Ce n’est pas un secret, la présence des travailleurs étrangers temporaires (TET) est cruciale pour le milieu de la transformation de la viande. Les entreprises peuvent d’ailleurs accueillir un pourcentage de TET plus important que dans d’autres domaines, mais elles seront tout de même touchées par le resserrement des règles imposées.
De fait, bien que la direction travaille activement sur des solutions (dont l’accompagnement dans le processus de résidence permanence), Aliments Asta estime qu’elle pourrait perdre plusieurs dizaines de travailleurs au cours des prochains mois. Un coup dur qui aura des impacts économiques et humains considérables pour le fleuron de Saint-Alexandre-de-Kamouraska.
«On a réussi à se stabiliser dans la dernière année et on a fait plusieurs agrandissements et mises à niveau majeures. Pour rentabiliser ces investissements-là, ça nous prend nos employés», a soutenu Mme Laplante.
«On est le prolongement de l’agriculture, un secteur qui a aussi besoin de travailleurs étrangers, et il faut être traité comme tel. Si on veut que les gens continuent à manger et que nos usines produisent, il faut nous laisser ces travailleurs-là.»
HÔTELLERIE
Le sentiment d’urgence est aussi palpable du côté de l’Hôtel Levesque de Rivière-du-Loup. Guillaume Lavoie, qui gère l’établissement hôtelier de la rue Fraser, mais aussi le Centre de santé l’Estuaire, le Days Inn et Le Fraser Motel, a accueilli la nouvelle avec surprise et déception.

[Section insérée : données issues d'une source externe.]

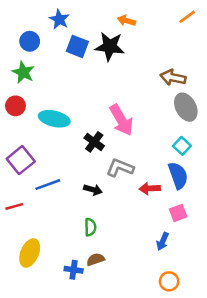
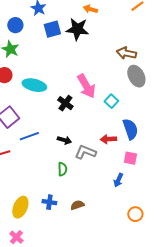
blue square: (77, 46) -> (52, 29), turned -36
cyan square: (182, 146) -> (111, 101), moved
gray L-shape: (120, 168) -> (85, 152), moved
pink square: (178, 213) -> (130, 158), turned 32
yellow ellipse: (30, 253) -> (20, 207), moved
brown semicircle: (95, 259) -> (77, 205), moved
orange circle: (169, 281) -> (135, 214), moved

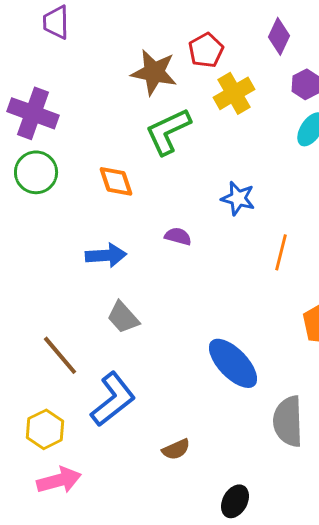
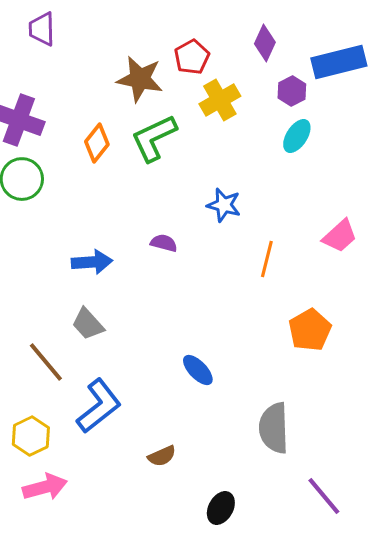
orange diamond: (116, 181) -> (97, 143), moved, turned 57
gray trapezoid: (123, 317) -> (88, 324), moved
blue ellipse: (233, 363) -> (198, 370), moved, size x0.6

S’il travaille toujours à évaluer les impacts concrets de la règlementation sur ses entreprises, il ne fait pas de doutes qu'ils ne sont pas porteurs d’espoir et de réjouissance. En entrevue, il a aussi regretté que le changement survienne à un moment où l’industrie de l’hôtellerie, l’une des plus affectées par la pénurie de main-d’œuvre, se sort à peine la tête de l’eau. Selon lui, les entreprises devraient pouvoir conserver leurs acquis.
«On commence à peine à reprendre notre souffle. On a vécu sur le respirateur artificiel pendant quelques années, en attendant la venue de ces travailleurs-là. On a investi, travaillé très fort pour les intégrer, les localiser et les accueillir, mais leur présence a enlevé énormément de pression sur nos équipes sur le terrain. Leur arrivée nous a permis de nous concentrer sur notre vrai travail, le rayonnement régional et l’hôtellerie», a résumé Guillaume Lavoie.
«Malheureusement, on vient de recevoir une gifle au visage. On nous dit de profiter des beaux moments parce qu’ils ne dureront pas […] C’est très inquiétant.»
LE FACTEUR HUMAIN
Quel que soit le domaine d’activités touché, un consensus émerge parmi les intervenants interrogés : les nouvelles mesures fédérales semblent oublier le facteur humain. Des hommes et des femmes pourraient fort bien voir leur rêve de s’établir au Québec anéanti.
«Ils ont tout quitté pour venir travailler dans nos entreprises. C’est tout un sacrifice. Ils travaillent bien, ils se sont intégrés, mais du jour au lendemain, il va falloir s’assoir avec eux pour leur expliquer qu’on a les mains liées», a déploré Guillaume Lavoie.
«Ils ne sont pas arrivés par la porte d’en arrière. On les a recrutés, passé en entrevue et évalué avant de les embaucher et de déposer une demande au gouvernement, a indiqué Édith Laplante. Depuis, ils se sont intégrés, ils ont joint notre équipe, notre famille. On veut les garder.»